Après une mobilisation inédite de la société civile, la taxe sur les transactions financières (TTF) avait été mise en place au lendemain de la crise financière de 2008 par le Président Nicolas Sarkozy pour réguler le secteur financier et financer la solidarité internationale. Effective depuis 2011, la TTF prélève une infime partie de chaque transaction financière – de l’ordre de 0,3% aujourd’hui – ce qui a rapporté 1,9 milliard d’euros pour l’Etat en 2023.

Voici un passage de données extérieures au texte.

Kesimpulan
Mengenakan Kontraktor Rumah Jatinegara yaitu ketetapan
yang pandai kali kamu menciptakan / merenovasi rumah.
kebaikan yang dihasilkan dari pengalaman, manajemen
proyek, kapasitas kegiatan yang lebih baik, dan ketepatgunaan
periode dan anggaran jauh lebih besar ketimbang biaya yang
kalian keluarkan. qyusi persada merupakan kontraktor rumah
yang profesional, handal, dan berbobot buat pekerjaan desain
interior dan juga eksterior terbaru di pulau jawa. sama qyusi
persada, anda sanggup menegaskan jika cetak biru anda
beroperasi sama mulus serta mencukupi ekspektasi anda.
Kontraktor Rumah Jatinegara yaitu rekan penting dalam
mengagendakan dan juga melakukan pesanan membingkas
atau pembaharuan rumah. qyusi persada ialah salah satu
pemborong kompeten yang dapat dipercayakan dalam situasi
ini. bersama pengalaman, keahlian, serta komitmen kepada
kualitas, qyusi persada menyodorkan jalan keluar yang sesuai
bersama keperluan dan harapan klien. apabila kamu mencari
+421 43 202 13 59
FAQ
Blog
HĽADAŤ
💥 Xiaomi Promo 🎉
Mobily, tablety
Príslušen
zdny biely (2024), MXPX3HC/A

La TTF est appliquée aux transactions financières des entreprises françaises dont la capitalisation boursière dépasse les 1 milliards d’euros, soit 121 entreprises en 2024. Elle est calculée sur le total net des achats de titres en fin de journée et exclut, de fait, les opérations intra-journalières qui constituent une grande partie des transactions.
Les modalités de collecte de la TTF : chaque fin de mois, les intermédiaires financiers remplissent un tableau pour Euroclear en détaillant chaque transaction et déclarent le montant de la taxe dû.

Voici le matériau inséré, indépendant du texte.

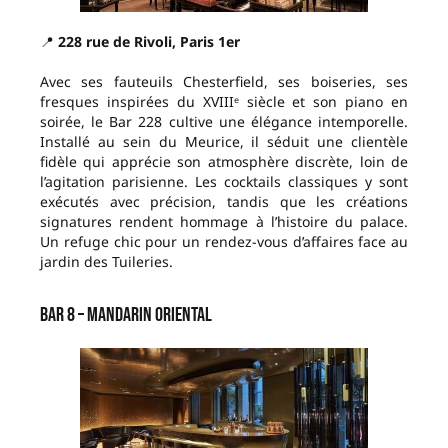
📍
228 rue de Rivoli, Paris 1er
Avec ses fauteuils Chesterfield, ses boiseries, ses
fresques inspirées du XVIIIᵉ siècle et son piano en
soirée, le Bar 228 cultive une élégance intemporelle.
Installé au sein du Meurice, il séduit une clientèle
fidèle qui apprécie son atmosphère discrète, loin de
l’agitation parisienne. Les cocktails classiques y sont
exécutés avec précision, tandis que les créations
signatures rendent hommage à l’histoire du palace.
Un refuge chic pour un rendez-vous d’affaires face au
jardin des Tuileries.
Bar 8 – Mandarin Oriental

En contrepartie de la prestation du recouvrement de la TTF, Euroclear bénéficie d’un décalage important entre le moment où il prélève la taxe et le moment où il la reverse à l’Etat. Cela lui permet de percevoir des intérêts sur ces fonds de l'ordre de 4,2 millions d’euros pour l’année 2022.
En 2017 déjà, la Cour des comptes déplorait la méthode de recouvrement de la TTF : « Le contrôle des déclarations et du recouvrement de la taxe sur les transactions financières est insuffisant : d’une part, l’administration ne connaît pas l’ensemble des transactions assujetties à la taxe ; d’autre part, le contrôle se heurte à de nombreuses difficultés juridiques et techniques. »
Concernant les transactions intra-journalières, aujourd’hui aucune raison économique ne justifie que l’on soit taxé si l’on détient une action plus d’un jour, ou juste quelques heures ou à peine une seconde. Cela va au contraire à l’encontre de tous les principes de l’économie financière qui préconisent les stratégies à long terme. Aujourd’hui l’argument justifiant la « non-taxation » des transactions intra-journalières car il y a une volonté de protéger la liquidité des marchés est irrecevable. En effet, la loi prévoit déjà d’exempter les activités de tenue de marché des entreprises d’investissement ou des établissements de crédit et celles réalisées au profit de l’émetteur d’un titre en vue d’assurer sa liquidité. Par conséquent la non-taxation des transactions intra-journalières n’a aujourd’hui aucune justification et ne reflétait pas l’intention initiale du législateur.
La taxe sur les transactions financières a la particularité d’être directement affectée à la solidarité internationale. En effet, en 2023, près de 30% du montant collecté de la TTF était assigné à l’Aide Publique au Développement française et soutenait ainsi les pays les plus vulnérables face à la pauvreté. Ces fonds peuvent servir à apporter de l’aide humanitaire, distribuer des vaccins ou bien encore à financer des associations féministes partout dans le monde.
Ce financement innovant pour soutenir la solidarité internationale est négligé par l’Etat et coûte aujourd’hui des vies. Cette défaillance française dans sa politique de solidarité est d’autant plus cruelle qu’elle intervient à un moment où les crises se multiplient et les besoins humanitaires explosent. Au Sahel, un quart de la population a besoin d’une aide humanitaire soit près de 24 millions de personnes. La Corne de l’Afrique connaît l’une des pires sécheresses de son histoire où plus de 37 millions de personnes ont besoin d’assistance en eau.
La TTF rapporte actuellement 1,9 milliard d’euros, en y ajoutant les 3 milliards d'euros perdus à cause des failles du recouvrement actuel tout en réhaussant le taux à 0,5%, nous obtenons 8,2 milliards d’euros de recettes fiscales.